Laboratory Stressors

Some studies examine the reactions of volunteers to aversive stimuli.

Participants ingest THC and then receive electric shocks or place their

fingers under hot lights or into freezing water. Initial research was not

encouraging. In the 1970s, this work offered little support for cannabis

as an analgesic. One study found THC actually increased sensitivity to

pain. Smoked marijuana yielding approximately 12 mg of THC made

people less tolerant to electric shocks (Hill, Schwin, Goodwin, & Powell,

1974). A 25 mg dose of oral THC failed to increase the threshold of

pain from cold water (Karniol, ShiraKawa, Takahashi, Knobel, & Musty,

1975). The only supportive study at the time revealed that intravenous

THC significantly increased the level of shock or pressure that participants

first indicated as painful. Yet this last study found that the drug

had no impact on the maximum amount of pain that participants could

tolerate (Raft, Gregg, Ghia, & Harris, 1977).

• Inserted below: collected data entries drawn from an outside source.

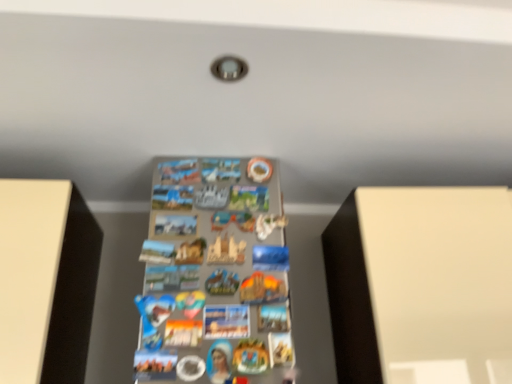 In order to click on metallic silver magnets at center in this screenshot , I will do `click(214, 273)`.

This screenshot has height=384, width=512. What do you see at coordinates (214, 273) in the screenshot? I see `metallic silver magnets at center` at bounding box center [214, 273].

Describe the element at coordinates (421, 285) in the screenshot. Image resolution: width=512 pixels, height=384 pixels. I see `white matte cabinet at right` at that location.

At what (x,y) coordinates should I click in order to perform the action: click on white matte cabinet at right. Please return your answer as a coordinate pair (x, y). Image resolution: width=512 pixels, height=384 pixels. Looking at the image, I should click on (421, 285).

Where is `metallic silver magnets at center`? This screenshot has width=512, height=384. metallic silver magnets at center is located at coordinates (214, 273).

Does metallic silver magnets at center appear on the right side of white matte cabinet at right?

No.

Does metallic silver magnets at center come in front of white matte cabinet at right?

Yes, metallic silver magnets at center is in front of white matte cabinet at right.

Is point (202, 272) behind point (420, 381)?

Yes, it is.

From the image's perspective, between metallic silver magnets at center and white matte cabinet at right, who is located below?

white matte cabinet at right is shown below in the image.

From a real-world perspective, is metallic silver magnets at center below white matte cabinet at right?

Incorrect, from a real-world perspective, metallic silver magnets at center is higher than white matte cabinet at right.

Is metallic silver magnets at center wider than white matte cabinet at right?

Correct, the width of metallic silver magnets at center exceeds that of white matte cabinet at right.

Does metallic silver magnets at center have a greater height compared to white matte cabinet at right?

Indeed, metallic silver magnets at center has a greater height compared to white matte cabinet at right.

Looking at the image, does metallic silver magnets at center seem bigger or smaller compared to white matte cabinet at right?

Clearly, metallic silver magnets at center is smaller in size than white matte cabinet at right.

Is white matte cabinet at right located within metallic silver magnets at center?

No, white matte cabinet at right is located outside of metallic silver magnets at center.

Is metallic silver magnets at center far from white matte cabinet at right?

No, metallic silver magnets at center is not far away from white matte cabinet at right.

Is metallic silver magnets at center oriented towards white matte cabinet at right?

No.

This screenshot has height=384, width=512. I want to click on furniture on the right of metallic silver magnets at center, so click(x=421, y=285).

Can you confirm if white matte cabinet at right is positioned to the right of metallic silver magnets at center?

Yes.

Relative to metallic silver magnets at center, is white matte cabinet at right in front or behind?

In the image, white matte cabinet at right appears behind metallic silver magnets at center.

Does point (444, 353) come behind point (234, 360)?

No, (444, 353) is closer to viewer.

From the image's perspective, is white matte cabinet at right located above metallic silver magnets at center?

No.

From a real-world perspective, is white matte cabinet at right beneath metallic silver magnets at center?

Yes.

Is white matte cabinet at right wider or thinner than metallic silver magnets at center?

Clearly, white matte cabinet at right has less width compared to metallic silver magnets at center.

In terms of height, does white matte cabinet at right look taller or shorter compared to metallic silver magnets at center?

Clearly, white matte cabinet at right is shorter compared to metallic silver magnets at center.

Is white matte cabinet at right smaller than metallic silver magnets at center?

Incorrect, white matte cabinet at right is not smaller in size than metallic silver magnets at center.

Is metallic silver magnets at center located within white matte cabinet at right?

Actually, metallic silver magnets at center is outside white matte cabinet at right.

Is white matte cabinet at right far away from metallic silver magnets at center?

They are positioned close to each other.

Could you tell me if white matte cabinet at right is turned towards metallic silver magnets at center?

No.

The width and height of the screenshot is (512, 384). What are the coordinates of `furniture behind the metallic silver magnets at center` in the screenshot? It's located at (421, 285).

The width and height of the screenshot is (512, 384). Identify the location of furniture on the right of metallic silver magnets at center. (421, 285).

I want to click on furniture located underneath the metallic silver magnets at center (from a real-world perspective), so click(421, 285).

One criticism of these laboratory studies concerns the reliability of

their measures of pain. A person’s threshold for pain produced by electric

current is not particularly stable from one day to the next. The poor

repeatability of this measure inspired the development of a new, more

reliable test of pain threshold. The new test focuses on people’s reactions

to heat. Each participant places a finger in a specified position near a hot

light bulb and withdraws it when the heat starts to hurt. A photocell

detects the exact amount of time people leave their fingers near the bulb.

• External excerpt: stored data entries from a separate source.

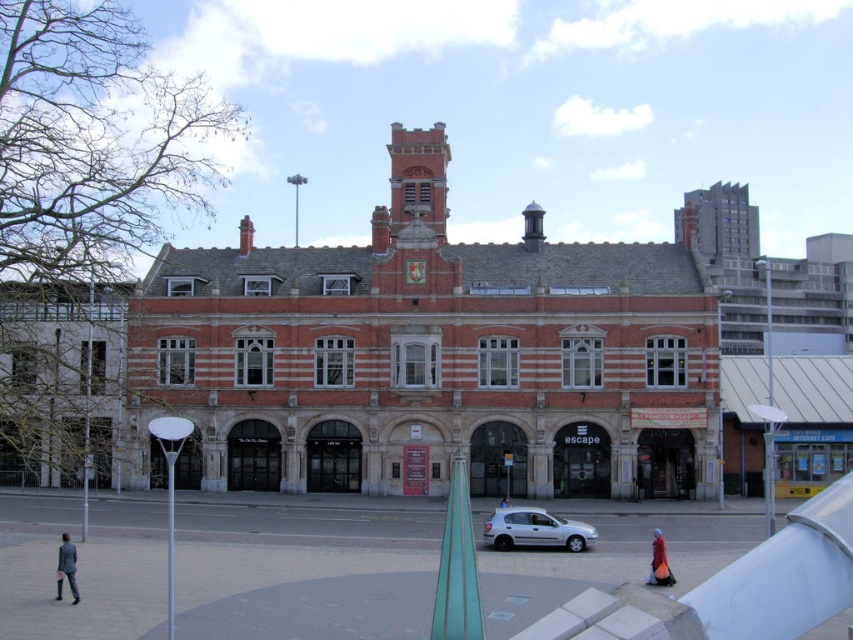 Question: Does silver metallic car at lower center come behind red velvet dress at lower right?

Choices:
 (A) yes
 (B) no

Answer: (A)

Question: Does silver metallic car at lower center have a greater width compared to red velvet dress at lower right?

Choices:
 (A) no
 (B) yes

Answer: (B)

Question: Among these objects, which one is nearest to the camera?

Choices:
 (A) red velvet dress at lower right
 (B) silver metallic car at lower center

Answer: (A)

Question: Can you confirm if dark gray suit at lower left is positioned above red velvet dress at lower right?

Choices:
 (A) no
 (B) yes

Answer: (B)

Question: Which point is closer to the camera?

Choices:
 (A) red velvet dress at lower right
 (B) dark gray suit at lower left
 (C) silver metallic car at lower center

Answer: (B)

Question: Which object is closer to the camera taking this photo?

Choices:
 (A) silver metallic car at lower center
 (B) red velvet dress at lower right

Answer: (B) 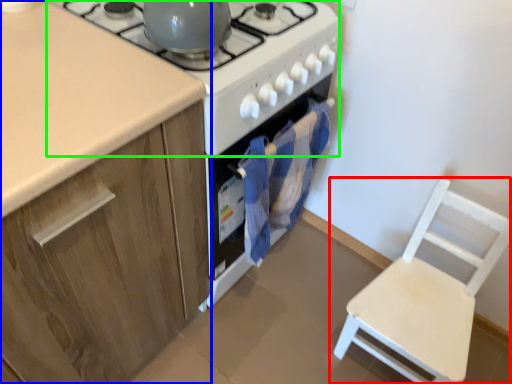 Question: Based on their relative distances, which object is nearer to chair (highlighted by a red box)? Choose from cabinetry (highlighted by a blue box) and gas stove (highlighted by a green box).

Choices:
 (A) cabinetry
 (B) gas stove

Answer: (B)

Reactions to this test of pain tolerance vary less than reactions to shock

or cold water. In short, this heat test is more reliable than the measures

used before.

Participants show marijuana-induced analgesia on this heat test. In one

study, they took up to 18 puffs of marijuana (3.5% THC) or placebo.

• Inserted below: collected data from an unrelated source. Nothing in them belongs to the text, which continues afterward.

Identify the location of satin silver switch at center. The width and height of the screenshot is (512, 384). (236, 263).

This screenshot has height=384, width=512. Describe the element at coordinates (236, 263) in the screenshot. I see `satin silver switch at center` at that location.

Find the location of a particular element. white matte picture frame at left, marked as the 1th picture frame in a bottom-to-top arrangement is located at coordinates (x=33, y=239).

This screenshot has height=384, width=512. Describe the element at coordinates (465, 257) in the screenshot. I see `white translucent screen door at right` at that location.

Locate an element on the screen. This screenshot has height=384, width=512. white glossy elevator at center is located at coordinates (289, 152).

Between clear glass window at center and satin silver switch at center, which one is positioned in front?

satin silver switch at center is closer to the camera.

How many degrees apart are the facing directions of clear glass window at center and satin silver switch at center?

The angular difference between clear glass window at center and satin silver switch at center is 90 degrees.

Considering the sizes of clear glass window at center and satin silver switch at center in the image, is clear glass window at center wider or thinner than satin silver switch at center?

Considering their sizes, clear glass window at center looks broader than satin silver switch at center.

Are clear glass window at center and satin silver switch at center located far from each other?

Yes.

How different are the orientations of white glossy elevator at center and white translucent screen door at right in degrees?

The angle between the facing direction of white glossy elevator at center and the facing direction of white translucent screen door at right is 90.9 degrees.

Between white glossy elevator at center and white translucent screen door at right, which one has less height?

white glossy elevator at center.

The marijuana allowed them to leave their fingers beneath the lamp

longer before experiencing pain. Generally, the more puffs of marijuana

that the participants took, the longer they could hold their fingers under

the light. These data support marijuana’s analgesic effects, using a more

reliable pain measure. Notably, this study also used stronger marijuana

than the previous one that found no analgesia (Hill et al., 1974). This

experiment suggests marijuana may reduce pain to laboratory stimuli.

Nevertheless, the results may not generalize to situations more relevant

to medical use. Thus, other work has focused on pain from surgery or

illness, which may have many more practical applications.